水色のエプロン
薄暗い二階の窓には、ブラインドが掛かっていた。昼間なのに薄暗い部屋、私はその光をさえぎるブラインドを開けた。
「わぁ~凄い。」
 その窓からは南房総の海が一望できた。フレンドは高台に面していた、視界をさえぎるものは何も無かった。
「この窓は、特等席ね。こんなに海が綺麗に見えるなんて・・・。」
 思わず海の素晴らしさに見とれてしまっていた。
「はっ、こんなことしている場合じゃなかった。エプロンを探してたんだったわ・・・。
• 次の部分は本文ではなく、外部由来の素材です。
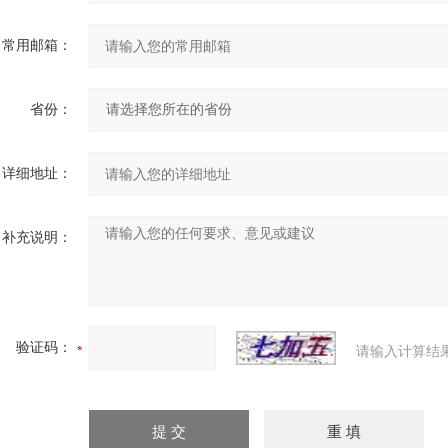
常用邮箱：
省份：
详细地址：
补充说明：
验证码：
请输入计算结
」
 私は部屋の中を見渡した。すると二階のその部屋には、どこかのドッグショーの写真だろうか、ハンドラーがプードルを引く写真がいくつも飾ってあった。そして本棚がありそこには犬の図鑑や本が所狭しと並んでいた。痛んでもう使われていない道具まで、丁寧に保管されていた。使い捨ての世の中なのに凄く道具を大切にしていることが伝わってきた。その古い道具一つ一つがかけがえの無いものに感じる。
「痛んで使わなくなった道具のはずなのに・・・。」
 こんなに大事にされている。壊れたら捨てる、無くなったらすぐに買う、自分のそんな薄い物への執着心を恥ずかしく感じた。
「私も、もっと大事にしなくっちゃ、、。」
 そう思いながらエプロン探しを続行した。
クローゼットをあけタオルやリードの入った箱を一つずつ探した。だけどトリミングの道具や売れ残った商品ばかりで、肝心なエプロンはやっぱり見つからない。